Her gaze drifted to the small wrapping on her bedside table. The engagement gift. Unopened.

It had been a long time since she’d lost her footing in public. The worst part wasn’t even the fear. It was the shame that followed. That her body remembered things she’d tried so hard to forget. She thought she was past this. But today proved otherwise.

Blood. Sigil. Touch.

She could feel it again—the ripple in her chest, the weight behind her ribs, the way her pulse picked up with no visible cause. But—

In and out. In and out. The breath of a trained performer.

And the conversation between High Preceptor and Ravik… she had heard it out of context. A fragment. Nothing more. That was how rumors were born—out of half-truths and overheard shadows.

Nothing was happening.

Of course not.

She tilted her head back, staring at the ceiling. Too many things were shifting at once. It was no wonder her body had rebelled and her mind made conclusion where there was nothing to chase. The case was closed. She couldn't let it fall apart again.

She looked down and reached slowly for the package, tracing the edges with her fingertips before unwrapping the fabric.

Inside, she had expected to find jewelry, some gleaming heirloom meant to display wealth or status. But instead, her breath caught as her eyes landed on something unexpected.

A book.

She ran her fingers over the emerald cover, her heart pounding in an unfamiliar way. The title, The Songs of Sunlight and Moondust, was etched in elegant gold script, the leather cover worn with age.

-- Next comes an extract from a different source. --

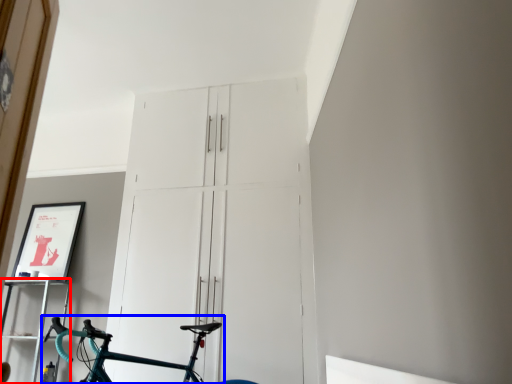 Question: Among these objects, which one is nearest to the camera, shelf (highlighted by a red box) or bicycle (highlighted by a blue box)?

Choices:
 (A) shelf
 (B) bicycle

Answer: (B)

Evelyne stood abruptly, her fingers tightening around the worn edges of the book as she flipped through its pages. It was not just any book. It was a collection of fairy tales and legends from the land her mother had come from. Banned in Edrathen.

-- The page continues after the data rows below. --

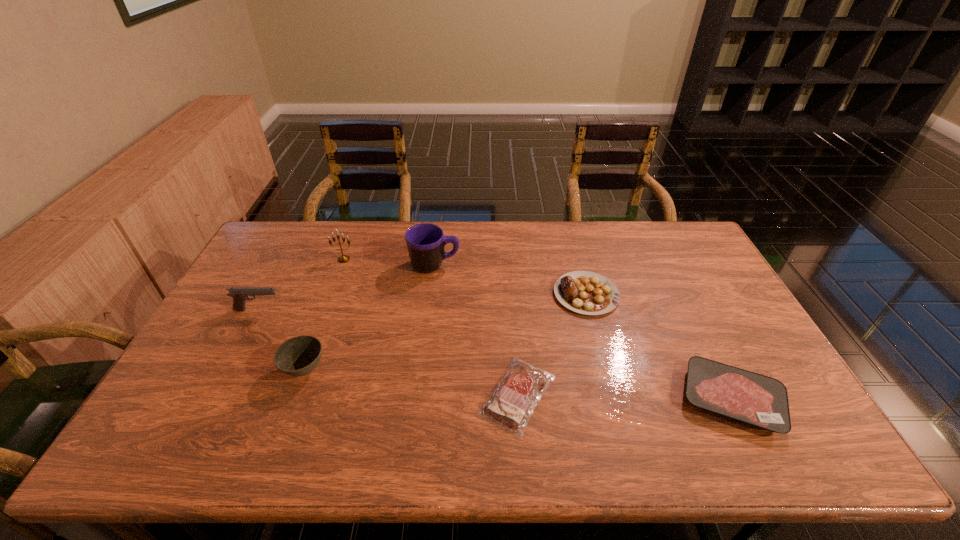 I want to click on object that is at the left edge, so click(x=239, y=294).

Where is `object located at the right edge`? The width and height of the screenshot is (960, 540). object located at the right edge is located at coordinates (761, 401).

You are a GUI agent. You are given a task and a screenshot of the screen. Output one action in this format:
    pyautogui.click(x=<x>, y=<y>)
    Task: Click on the object that is at the near right corner
    The height and width of the screenshot is (540, 960).
    Given the screenshot: What is the action you would take?
    pyautogui.click(x=761, y=401)

Identify the location of free region at the far edge. Image resolution: width=960 pixels, height=540 pixels. (367, 224).

In the image, there is a desktop. Find the location of `vacant space at the near edge`. vacant space at the near edge is located at coordinates (753, 450).

Where is `vacant area at the left edge`? vacant area at the left edge is located at coordinates (232, 370).

In the image, there is a desktop. At what (x,y) coordinates should I click in order to perform the action: click on vacant area at the right edge. Please return your answer as a coordinate pair (x, y). Looking at the image, I should click on (709, 288).

The width and height of the screenshot is (960, 540). In order to click on vacant area at the far left corner of the desktop in this screenshot , I will do (302, 224).

Find the location of a particular element. This screenshot has width=960, height=540. vacant space at the far right corner of the desktop is located at coordinates pyautogui.click(x=671, y=259).

Locate an element on the screen. free space between the bowl and the fourth object from right to left is located at coordinates (370, 318).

She traced the inked illustration on the first page—a silver wolf standing atop the crest of a waterfall, his head raised to the sky where two moons shone brightly.

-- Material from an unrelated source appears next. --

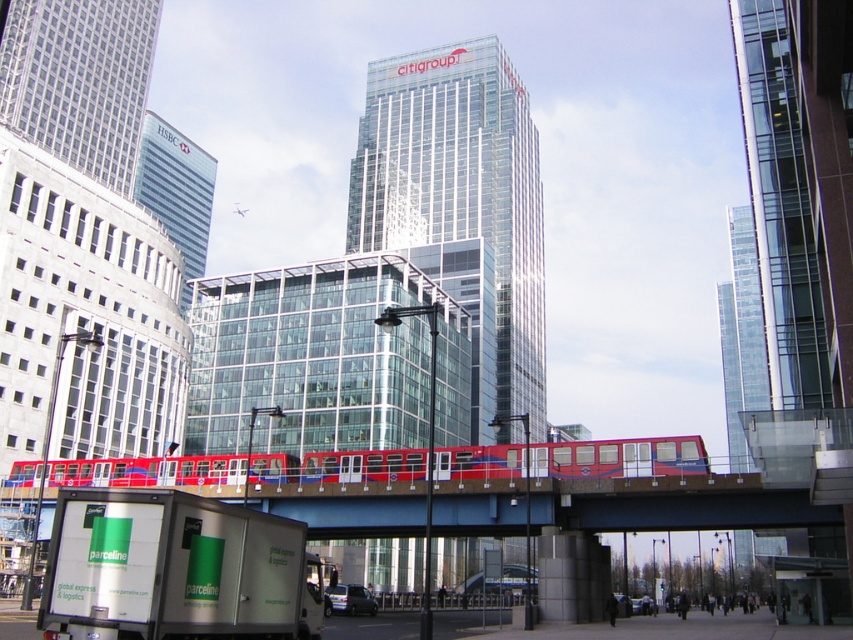 You are a city planner analyzing traffic flow. You need to decide which object, the white matte truck at lower left or the red metallic train at center, requires more space for maneuvering in the scene. Based on the spatial details, which one would you prioritize for wider pathways?

The red metallic train at center requires more space for maneuvering because the white matte truck at lower left occupies less space than it. Therefore, wider pathways should be prioritized for the red metallic train at center.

Evelyne could almost hear her mother's voice, recounting the tale of the Moonlit Court, a hidden kingdom where spirits wove their magic into the fabric of the world.

There were stories of dragons who could shift into human form and fall in love with queens, of people who spoke the language of birds, of forgotten gods whose names were etched in the constellations.

She had believed in them once.

Not in the stories themselves, but in what they represented. She clung to them, convinced that if she searched hard enough, a hidden world might reveal itself. A place where her mother still lived between the pages.

She had grown up since then. Learned to fold wonder into silence, to press fantasy beneath duty. Like all things magical, she buried it beneath the past.

How had he known?

Evelyne blinked hard, her lip quivering once before she caught it between her teeth. She would not cry. Not for something as foolish as a childhood story—no matter how tenderly remembered.

But the damage had already been done. A thread pulled loose, too quietly to stop.

She exhaled and hid the book under her windowsill. No need to provoke the consequences. Her fingers tapped once, twice, on the wood. A grounding rhythm. A borrowed heartbeat.

This time would be different.

It had to be.

But she could not shake the quiet thought, curling at the edges of her mind like mist:

What if red is the only color that has ever suited her?